Information provided

=====

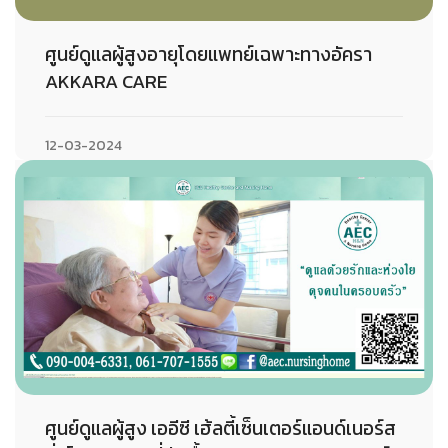
ศูนย์ดูแลผู้สูงอายุโดยแพทย์เฉพาะทางอัครา
AKKARA CARE
12-03-2024
ศูนย์ดูแลผู้สูง เออีซี เฮ้ลตี้เซ็นเตอร์แอนด์เนอร์ส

=====

What the exercise asks
Exactly reproduce the lines beginning with the one that contains "AKKARA CARE" and ending with the last line of the material, both included. Leave out everything else.

Task response
AKKARA CARE
12-03-2024
ศูนย์ดูแลผู้สูง เออีซี เฮ้ลตี้เซ็นเตอร์แอนด์เนอร์ส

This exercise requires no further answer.